On May 24, 3:00 am, Joshua Maurice <joshuamaur...@gmail.com> wrote:
> 4- and finally, the program again invokes UB by attempting to read the
> result of a null pointer dereference.

--Err, sorry, not null pointer dereference. My apologies. It's an
--indeterminate value. This is clearer in the C standard where they
--cleared this up recently AFAIK. As soon as a pointer to a dynamically
--allocated piece of memory has been passed to a deallocation function,
--all copies of that pointer value, and moreover all pointer values in
--the entire program that point into that region of memory, become
--indeterminant. Any read of an indeterminant value is UB.


*p2 does not attempt to access the deallocated memory.
*p2 yields a memory address, it accesses some object that seems to be a
pointer in most situations, but when passed to typeid or sizeof it does not
behave like a pointer.
This AFAICT from reading online seems to be the typical behaviour of a C++
array type object, therefore it seems that the pointer points to an array
type object which is created by the creation of the pointer itself and not
by the allocation.

For example consider this simple example:
int* p = new int[16];

In this dynamic array there is no array type object. It is a simple int*
that points to a block of memory.
sizeof and typeid do not work here because there is no array object.
Now consider this:

int (*p)[3] = (int (*)[3])new int[3];
Now we have an arraytype object because we can access typeinfo and sizeof.

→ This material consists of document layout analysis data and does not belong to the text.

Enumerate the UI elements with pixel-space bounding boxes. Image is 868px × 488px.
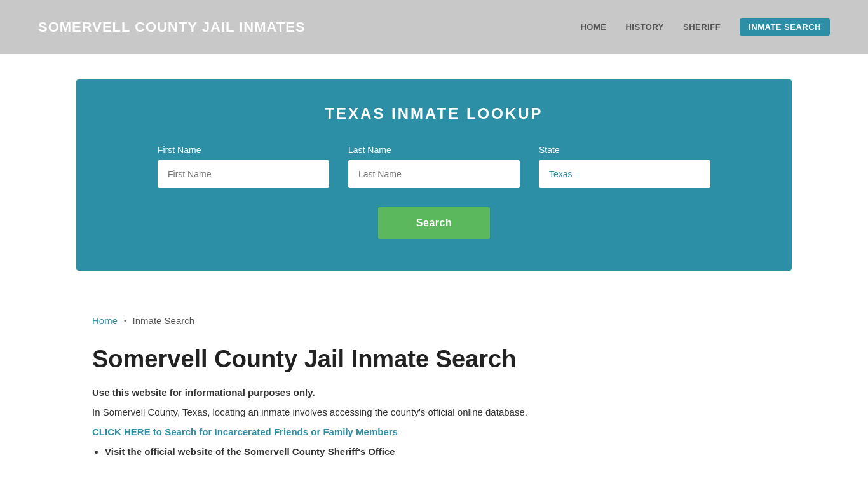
description-text: In Somervell County, Texas, locating an …	[92, 407, 776, 417]
main-nav: HOME HISTORY SHERIFF INMATE SEARCH	[580, 18, 830, 36]
nav-inmate-search[interactable]: INMATE SEARCH	[740, 18, 830, 36]
state-input[interactable]	[539, 160, 710, 188]
page-title: Somervell County Jail Inmate Search	[92, 345, 776, 374]
breadcrumb-home-link[interactable]: Home	[92, 315, 118, 326]
first-name-label: First Name	[158, 145, 329, 155]
lookup-title: TEXAS INMATE LOOKUP	[114, 105, 754, 123]
disclaimer-text: Use this website for informational purpo…	[92, 387, 776, 398]
search-form-row: First Name Last Name State	[114, 145, 754, 188]
site-title: SOMERVELL COUNTY JAIL INMATES	[38, 19, 306, 36]
breadcrumb-current: Inmate Search	[133, 315, 195, 326]
bullet-item-1: Visit the official website of the Somerv…	[105, 446, 776, 457]
first-name-input[interactable]	[158, 160, 329, 188]
search-link[interactable]: CLICK HERE to Search for Incarcerated Fr…	[92, 426, 776, 437]
last-name-group: Last Name	[348, 145, 520, 188]
nav-home[interactable]: HOME	[580, 22, 606, 32]
inmate-lookup-section: TEXAS INMATE LOOKUP First Name Last Name…	[76, 79, 792, 271]
nav-sheriff[interactable]: SHERIFF	[683, 22, 721, 32]
breadcrumb-separator: •	[124, 317, 126, 324]
last-name-label: Last Name	[348, 145, 520, 155]
search-button[interactable]: Search	[378, 207, 490, 239]
state-label: State	[539, 145, 710, 155]
last-name-input[interactable]	[348, 160, 520, 188]
search-button-row: Search	[114, 207, 754, 239]
main-content: Somervell County Jail Inmate Search Use …	[0, 332, 868, 482]
site-header: SOMERVELL COUNTY JAIL INMATES HOME HISTO…	[0, 0, 868, 54]
first-name-group: First Name	[158, 145, 329, 188]
state-group: State	[539, 145, 710, 188]
breadcrumb: Home • Inmate Search	[0, 296, 868, 332]
nav-history[interactable]: HISTORY	[625, 22, 664, 32]
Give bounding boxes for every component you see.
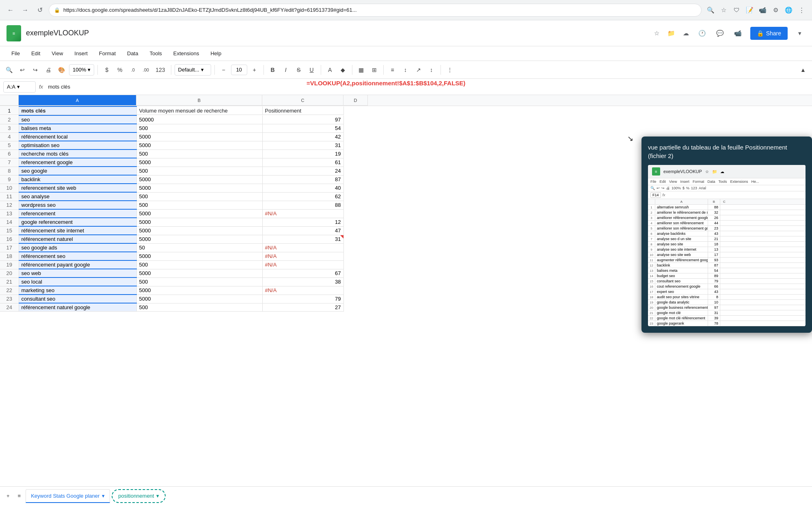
merge-btn[interactable]: ⊞ <box>369 64 380 76</box>
decimal-dec-btn[interactable]: .0 <box>127 64 138 76</box>
row-num-21[interactable]: 21 <box>0 277 19 286</box>
cell-a21[interactable]: seo local <box>19 277 136 286</box>
menu-format[interactable]: Format <box>94 49 121 58</box>
extension-btn4[interactable]: ⚙ <box>770 4 781 16</box>
strikethrough-btn[interactable]: S <box>293 64 304 76</box>
decimal-inc-btn[interactable]: .00 <box>140 64 151 76</box>
cell-b10[interactable]: 5000 <box>136 184 262 192</box>
share-button[interactable]: 🔒 Share <box>750 27 788 40</box>
fill-color-btn[interactable]: ◆ <box>337 64 349 76</box>
cell-c12[interactable]: 88 <box>262 201 343 209</box>
cell-a9[interactable]: backlink <box>19 175 136 184</box>
cell-c22[interactable]: #N/A <box>262 286 343 295</box>
align-btn[interactable]: ≡ <box>387 64 398 76</box>
row-num-17[interactable]: 17 <box>0 243 19 252</box>
menu-help[interactable]: Help <box>205 49 226 58</box>
cell-b5[interactable]: 5000 <box>136 141 262 150</box>
menu-file[interactable]: File <box>6 49 25 58</box>
cell-b16[interactable]: 5000 <box>136 235 262 243</box>
collapse-btn[interactable]: ▲ <box>797 64 809 76</box>
cell-b7[interactable]: 5000 <box>136 158 262 167</box>
cell-a18[interactable]: référencement seo <box>19 252 136 260</box>
cell-b22[interactable]: 5000 <box>136 286 262 295</box>
row-num-1[interactable]: 1 <box>0 106 19 115</box>
browser-menu-btn[interactable]: ⋮ <box>796 4 807 16</box>
cloud-icon-btn[interactable]: ☁ <box>680 28 692 39</box>
col-header-c[interactable]: C <box>262 95 343 106</box>
row-num-10[interactable]: 10 <box>0 184 19 192</box>
borders-btn[interactable]: ▦ <box>356 64 367 76</box>
row-num-14[interactable]: 14 <box>0 218 19 226</box>
cell-c24[interactable]: 27 <box>262 303 343 312</box>
row-num-9[interactable]: 9 <box>0 175 19 184</box>
sheet-tab-keyword[interactable]: Keyword Stats Google planer ▾ <box>26 489 110 503</box>
row-num-23[interactable]: 23 <box>0 295 19 303</box>
cell-c11[interactable]: 62 <box>262 192 343 201</box>
number-format-btn[interactable]: 123 <box>153 64 167 76</box>
row-num-8[interactable]: 8 <box>0 167 19 175</box>
cell-a23[interactable]: consultant seo <box>19 295 136 303</box>
row-num-11[interactable]: 11 <box>0 192 19 201</box>
cell-a14[interactable]: google referencement <box>19 218 136 226</box>
star-icon-btn[interactable]: ☆ <box>651 28 663 39</box>
menu-extensions[interactable]: Extensions <box>168 49 204 58</box>
menu-tools[interactable]: Tools <box>145 49 166 58</box>
bold-btn[interactable]: B <box>267 64 279 76</box>
underline-btn[interactable]: U <box>306 64 317 76</box>
cell-c17[interactable]: #N/A <box>262 243 343 252</box>
col-header-a[interactable]: A <box>19 95 136 106</box>
extension-btn2[interactable]: 📝 <box>744 4 755 16</box>
cell-a17[interactable]: seo google ads <box>19 243 136 252</box>
cell-a13[interactable]: referencement <box>19 209 136 218</box>
row-num-18[interactable]: 18 <box>0 252 19 260</box>
percent-btn[interactable]: % <box>114 64 125 76</box>
extension-btn3[interactable]: 📹 <box>757 4 768 16</box>
row-num-22[interactable]: 22 <box>0 286 19 295</box>
font-size-box[interactable]: 10 <box>231 65 247 75</box>
cell-c15[interactable]: 47 <box>262 226 343 235</box>
menu-edit[interactable]: Edit <box>26 49 45 58</box>
forward-button[interactable]: → <box>19 4 31 16</box>
cell-a24[interactable]: référencement naturel google <box>19 303 136 312</box>
cell-c9[interactable]: 87 <box>262 175 343 184</box>
cell-c1[interactable]: Positionnement <box>262 106 343 115</box>
folder-icon-btn[interactable]: 📁 <box>666 28 677 39</box>
cell-b6[interactable]: 500 <box>136 150 262 158</box>
sheet-tab-positionnement[interactable]: positionnement ▾ <box>112 489 166 503</box>
search-toolbar-btn[interactable]: 🔍 <box>3 64 15 76</box>
row-num-19[interactable]: 19 <box>0 260 19 269</box>
text-rotate-btn[interactable]: ↕ <box>426 64 437 76</box>
zoom-dropdown[interactable]: 100% ▾ <box>69 64 94 76</box>
cell-b20[interactable]: 5000 <box>136 269 262 277</box>
cell-b23[interactable]: 5000 <box>136 295 262 303</box>
menu-view[interactable]: View <box>47 49 68 58</box>
cell-a20[interactable]: seo web <box>19 269 136 277</box>
cell-c8[interactable]: 24 <box>262 167 343 175</box>
search-icon-btn[interactable]: 🔍 <box>705 4 716 16</box>
cell-c18[interactable]: #N/A <box>262 252 343 260</box>
row-num-2[interactable]: 2 <box>0 115 19 124</box>
bookmark-btn[interactable]: ☆ <box>718 4 729 16</box>
cell-c6[interactable]: 19 <box>262 150 343 158</box>
cell-b15[interactable]: 5000 <box>136 226 262 235</box>
cell-a22[interactable]: marketing seo <box>19 286 136 295</box>
cell-a15[interactable]: référencement site internet <box>19 226 136 235</box>
text-color-btn[interactable]: A <box>324 64 336 76</box>
cell-a2[interactable]: seo <box>19 115 136 124</box>
cell-b2[interactable]: 50000 <box>136 115 262 124</box>
row-num-12[interactable]: 12 <box>0 201 19 209</box>
cell-b14[interactable]: 5000 <box>136 218 262 226</box>
cell-a7[interactable]: referencement google <box>19 158 136 167</box>
cell-b4[interactable]: 5000 <box>136 132 262 141</box>
cell-b13[interactable]: 5000 <box>136 209 262 218</box>
cell-b19[interactable]: 500 <box>136 260 262 269</box>
row-num-3[interactable]: 3 <box>0 124 19 132</box>
cell-b3[interactable]: 500 <box>136 124 262 132</box>
cell-b1[interactable]: Volume moyen mensuel de recherche <box>136 106 262 115</box>
font-size-dec-btn[interactable]: − <box>218 64 229 76</box>
dollar-btn[interactable]: $ <box>101 64 112 76</box>
cell-b17[interactable]: 50 <box>136 243 262 252</box>
address-bar[interactable]: 🔒 https://docs.google.com/spreadsheets/d… <box>49 4 702 17</box>
redo-btn[interactable]: ↪ <box>30 64 41 76</box>
back-button[interactable]: ← <box>5 4 16 16</box>
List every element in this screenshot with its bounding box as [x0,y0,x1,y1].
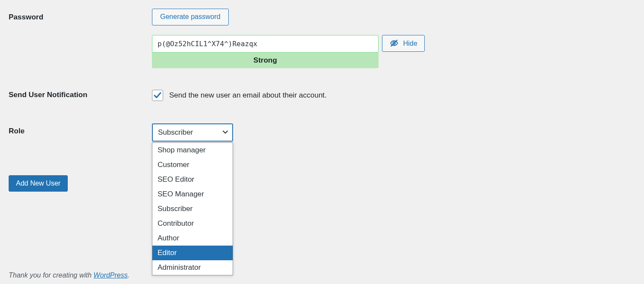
password-label: Password [9,13,43,21]
footer-prefix: Thank you for creating with [9,271,94,279]
notification-row: Send User Notification Send the new user… [9,90,644,101]
add-new-user-button[interactable]: Add New User [9,175,68,192]
hide-button-label: Hide [403,39,417,47]
footer-suffix: . [128,271,129,279]
notification-label: Send User Notification [9,91,87,99]
wordpress-link[interactable]: WordPress [94,271,128,279]
role-option[interactable]: Subscriber [152,202,233,216]
password-row: Password Generate password Strong [9,9,644,68]
hide-password-button[interactable]: Hide [382,35,425,52]
role-selected-value: Subscriber [158,128,193,137]
role-option[interactable]: Customer [152,158,233,172]
role-option[interactable]: Administrator [152,260,233,275]
role-dropdown: Shop managerCustomerSEO EditorSEO Manage… [152,142,233,275]
role-option[interactable]: Contributor [152,216,233,231]
notification-checkbox[interactable] [152,90,163,101]
password-strength-meter: Strong [152,53,379,68]
role-option[interactable]: Shop manager [152,143,233,158]
password-input[interactable] [152,35,379,53]
role-option[interactable]: Editor [152,246,233,260]
role-option[interactable]: Author [152,231,233,246]
role-select[interactable]: Subscriber [152,123,233,142]
role-option[interactable]: SEO Manager [152,187,233,202]
generate-password-button[interactable]: Generate password [152,9,229,25]
notification-description: Send the new user an email about their a… [169,91,327,100]
role-row: Role Subscriber Shop managerCustomerSEO … [9,123,644,142]
eye-slash-icon [389,39,399,47]
footer-credit: Thank you for creating with WordPress. [9,271,129,279]
check-icon [153,92,162,99]
role-label: Role [9,127,25,135]
role-option[interactable]: SEO Editor [152,172,233,187]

The allocation of memory alone does not create an array type object, it is
the declaration of an object using square brackets that creates the array
type object.

On 05/25/11 12:58 AM, Paul wrote:
>
> "Ian Collins"<ian-> wrote in message
> news:...
>> On 05/24/11 09:20 PM, Paul wrote:
>>>
>>> "Ian Collins"<ian-> wrote in message
>>> news:...
>>>> On 05/24/11 01:14 PM, Paul wrote:
>>>>> Ok in connection to my previous post, lets remove the null pointer
>>>>> issue
>>>>> and
>>>>> consider this:
>>>>>
>>>>> #include<iostream>
>>>>>
>>>>> typedef int (*pparr)[3];
>>>>>
>>>>> int main(){
>>>>> pparr p1 = (pparr)new int[3];
>>>>> pparr p2= p1;
>>>>> delete[] p1;
>>>>> std::cout<< *p2<<std::endl;
>>>>
>>>> UB yet again.
>>>>
>>>>> std::cout<< typeid(*p2).name();
>>>>> }
>>>>>
>>>>>
>>>>> In the last 2 lines does an array type object exist, even though there
>>>>> is
>>>>> no
>>>>> array object?
>>>>
>>>> No.
>>>>
>>>>> If not what is the object that stores the address and is interpreted as
>>>>> an
>>>>> array type by the typeid expression?
>>>>
>>>> The typeid and sizeof operators do not evaluate their expression (unless
>>>> in case of typeid the type is polymorphic). So no object is required.
>>>>
>>> You do not seem to understand the question.
>>
>> You do not appear to understand the answer.
>>
>>> I said ..if not what is the object that stores the address?
>>> So what is this object? Do you know?
>>
>> There isn't an object. The compiler knows the type of *p2. You may as
>> well have written
>>
>> #include<iostream>
>> #include<typeinfo>
>>
>> typedef int (*pparr)[3];
>>
>> int main(){
>> pparr p2;
>> std::cout<< typeid(*p2).name()<< std::endl;
>> }
>>
>>
> You are not addressing the what stores the memory address.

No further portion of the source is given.